Durante este tiempo he descubierto que leer nos da un sitio al que ir cuando tenemos que quedarnos donde estamos. En cuanto abrimos un libro nos convertimos en un peregrino a las puertas de una ciudad desconocida. Cuando somos jóvenes queremos que nuestras emociones sean como las de las novelas. De mayores, sin embargo, nos conformamos con que apoyen aquello en que se ha convertido nuestra existencia.
Comenzamos a desconfinarnos, pero también a descontextualizarnos de la vida que habíamos conocido hasta ahora. Nadie sabe a ciencia cierta qué es lo que se avecina, pero todo el mundo intuye que no será mejor que lo que teníamos hasta ahora. Con los besos, los abrazos y las caricias en trance de demolición, me temo que los nuevos protocolos de cortesía social tendrán la misma temperatura que un frigorífico.

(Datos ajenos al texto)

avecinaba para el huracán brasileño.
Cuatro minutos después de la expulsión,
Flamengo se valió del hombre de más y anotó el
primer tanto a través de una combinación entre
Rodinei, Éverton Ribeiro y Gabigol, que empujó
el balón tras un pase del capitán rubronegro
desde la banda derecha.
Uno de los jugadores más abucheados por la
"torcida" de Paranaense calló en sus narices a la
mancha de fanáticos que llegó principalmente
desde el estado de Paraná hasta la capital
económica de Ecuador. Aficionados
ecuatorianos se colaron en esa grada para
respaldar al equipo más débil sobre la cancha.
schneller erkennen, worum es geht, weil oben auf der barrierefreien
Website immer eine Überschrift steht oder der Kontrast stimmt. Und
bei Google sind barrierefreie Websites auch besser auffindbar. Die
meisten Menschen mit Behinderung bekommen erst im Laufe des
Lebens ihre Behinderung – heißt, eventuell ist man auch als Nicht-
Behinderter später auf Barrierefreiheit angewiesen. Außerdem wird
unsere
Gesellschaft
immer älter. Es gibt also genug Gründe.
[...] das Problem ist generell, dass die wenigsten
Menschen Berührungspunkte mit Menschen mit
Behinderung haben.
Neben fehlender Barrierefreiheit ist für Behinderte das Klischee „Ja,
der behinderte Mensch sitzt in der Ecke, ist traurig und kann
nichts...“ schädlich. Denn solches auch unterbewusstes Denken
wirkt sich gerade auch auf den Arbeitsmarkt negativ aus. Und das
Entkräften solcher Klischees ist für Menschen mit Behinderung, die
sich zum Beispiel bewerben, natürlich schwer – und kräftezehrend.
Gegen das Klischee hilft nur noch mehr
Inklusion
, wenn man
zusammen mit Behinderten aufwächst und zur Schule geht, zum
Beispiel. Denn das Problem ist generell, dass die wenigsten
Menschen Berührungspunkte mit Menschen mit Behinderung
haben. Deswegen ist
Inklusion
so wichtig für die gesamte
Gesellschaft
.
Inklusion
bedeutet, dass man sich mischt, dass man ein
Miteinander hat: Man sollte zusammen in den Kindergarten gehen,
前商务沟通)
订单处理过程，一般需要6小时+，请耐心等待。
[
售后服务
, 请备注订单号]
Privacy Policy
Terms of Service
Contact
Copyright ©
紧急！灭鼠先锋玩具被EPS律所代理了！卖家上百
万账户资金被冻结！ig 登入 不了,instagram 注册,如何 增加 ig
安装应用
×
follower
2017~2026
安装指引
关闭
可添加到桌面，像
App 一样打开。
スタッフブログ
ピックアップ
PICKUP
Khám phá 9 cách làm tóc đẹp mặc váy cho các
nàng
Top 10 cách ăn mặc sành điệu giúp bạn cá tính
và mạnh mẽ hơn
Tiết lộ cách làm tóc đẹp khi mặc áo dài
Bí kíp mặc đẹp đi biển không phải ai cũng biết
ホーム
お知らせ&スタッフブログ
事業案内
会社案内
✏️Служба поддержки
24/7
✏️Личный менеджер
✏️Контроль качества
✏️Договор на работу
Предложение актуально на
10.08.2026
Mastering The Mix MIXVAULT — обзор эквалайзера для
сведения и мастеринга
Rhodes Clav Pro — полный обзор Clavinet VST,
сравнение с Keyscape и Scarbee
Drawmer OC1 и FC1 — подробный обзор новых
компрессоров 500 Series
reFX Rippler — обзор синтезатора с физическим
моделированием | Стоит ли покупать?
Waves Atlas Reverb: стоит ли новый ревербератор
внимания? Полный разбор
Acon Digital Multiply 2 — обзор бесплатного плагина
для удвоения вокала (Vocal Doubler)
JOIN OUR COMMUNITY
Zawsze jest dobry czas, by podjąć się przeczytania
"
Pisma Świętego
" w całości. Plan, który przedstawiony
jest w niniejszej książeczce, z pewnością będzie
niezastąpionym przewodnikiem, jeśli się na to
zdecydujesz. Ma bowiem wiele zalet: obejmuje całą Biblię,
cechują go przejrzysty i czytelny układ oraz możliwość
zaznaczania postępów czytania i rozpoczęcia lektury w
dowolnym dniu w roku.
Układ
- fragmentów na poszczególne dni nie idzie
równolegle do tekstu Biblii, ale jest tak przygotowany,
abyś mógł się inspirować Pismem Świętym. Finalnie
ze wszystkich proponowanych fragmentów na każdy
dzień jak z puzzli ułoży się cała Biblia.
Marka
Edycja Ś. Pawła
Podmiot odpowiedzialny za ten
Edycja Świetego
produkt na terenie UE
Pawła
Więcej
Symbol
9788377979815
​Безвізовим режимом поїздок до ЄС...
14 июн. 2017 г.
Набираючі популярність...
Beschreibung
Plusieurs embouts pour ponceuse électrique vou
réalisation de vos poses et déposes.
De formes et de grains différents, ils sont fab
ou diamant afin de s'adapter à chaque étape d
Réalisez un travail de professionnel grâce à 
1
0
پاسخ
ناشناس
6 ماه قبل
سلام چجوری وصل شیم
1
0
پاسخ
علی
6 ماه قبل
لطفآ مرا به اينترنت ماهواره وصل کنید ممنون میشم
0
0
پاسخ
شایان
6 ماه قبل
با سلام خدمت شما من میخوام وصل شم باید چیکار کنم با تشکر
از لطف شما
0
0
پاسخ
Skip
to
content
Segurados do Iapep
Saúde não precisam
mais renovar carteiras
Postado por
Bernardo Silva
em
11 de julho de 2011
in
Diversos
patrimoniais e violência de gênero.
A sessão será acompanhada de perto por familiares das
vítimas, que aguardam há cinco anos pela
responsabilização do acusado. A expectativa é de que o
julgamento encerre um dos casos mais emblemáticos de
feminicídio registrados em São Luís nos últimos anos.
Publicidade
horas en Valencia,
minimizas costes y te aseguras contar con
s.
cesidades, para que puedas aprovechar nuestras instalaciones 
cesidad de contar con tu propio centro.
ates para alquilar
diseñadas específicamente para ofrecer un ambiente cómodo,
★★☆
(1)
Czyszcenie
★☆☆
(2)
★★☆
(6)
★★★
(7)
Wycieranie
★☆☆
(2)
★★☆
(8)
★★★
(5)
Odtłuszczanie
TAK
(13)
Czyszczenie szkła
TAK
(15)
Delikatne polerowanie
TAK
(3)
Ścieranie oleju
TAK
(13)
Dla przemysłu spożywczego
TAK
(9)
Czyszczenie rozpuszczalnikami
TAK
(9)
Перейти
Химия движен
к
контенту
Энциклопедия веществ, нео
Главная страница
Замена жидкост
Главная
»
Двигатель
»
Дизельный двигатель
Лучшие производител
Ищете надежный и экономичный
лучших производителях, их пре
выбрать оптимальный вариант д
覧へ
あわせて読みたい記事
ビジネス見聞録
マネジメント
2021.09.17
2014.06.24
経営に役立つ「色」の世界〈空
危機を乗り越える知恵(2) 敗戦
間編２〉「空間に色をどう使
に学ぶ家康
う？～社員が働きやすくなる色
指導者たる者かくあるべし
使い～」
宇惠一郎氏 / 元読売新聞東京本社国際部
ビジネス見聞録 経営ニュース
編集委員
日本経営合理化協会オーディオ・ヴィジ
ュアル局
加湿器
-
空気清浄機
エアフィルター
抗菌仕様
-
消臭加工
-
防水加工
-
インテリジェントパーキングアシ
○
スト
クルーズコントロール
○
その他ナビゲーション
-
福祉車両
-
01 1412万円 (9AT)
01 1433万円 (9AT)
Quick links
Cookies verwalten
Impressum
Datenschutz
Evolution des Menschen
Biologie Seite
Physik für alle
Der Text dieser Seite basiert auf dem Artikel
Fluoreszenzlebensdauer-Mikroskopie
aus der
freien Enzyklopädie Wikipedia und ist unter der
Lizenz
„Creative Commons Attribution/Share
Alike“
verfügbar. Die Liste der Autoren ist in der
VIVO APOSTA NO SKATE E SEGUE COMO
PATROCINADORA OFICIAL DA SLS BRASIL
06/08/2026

Menos mal que aún tenemos el consuelo de la imaginación para dar la vuelta al día en ochenta mundos. Y todo ello sin movernos del salón. Cuando la tarde se desvanece como un escalofrío de humo, me zambullo en cualquier libro con la esperanza de aliviarme entre sus páginas. De ese modo logro eludir mis momentos de derrape y alejar la incertidumbre que me provoca esta nueva cuenta atrás.
La naturaleza llegó a reclamar sus dominios y en muchas calles de nuestras ciudades se vieron animales deambulando de un lado para otro. Corzos, ciervos, cabras y jabalíes perdieron el miedo. Y la ventana de mi habitación es el periscopio a través del que contemplo esta nueva realidad dislocada. En otro edificio no muy alejado del mío, veo a otro vecino asomado a la suya como un náufrago varado a la espera de mejores noticias.
Todos esperamos una normalidad que será cualquier cosa menos normal. Y mientras tanto, descolgamos nuestras sonrisas en los balcones y desplegamos nuestras esperanzas como una bandera que ondea al viento. Somos, en este instante, seres descabalgados de certezas que necesitan intoxicarse de respuestas, que precisan saber hacia dónde se dirigen para desbrozar, sin sobresaltos, la maleza que asoma en este tiempo de ceniza.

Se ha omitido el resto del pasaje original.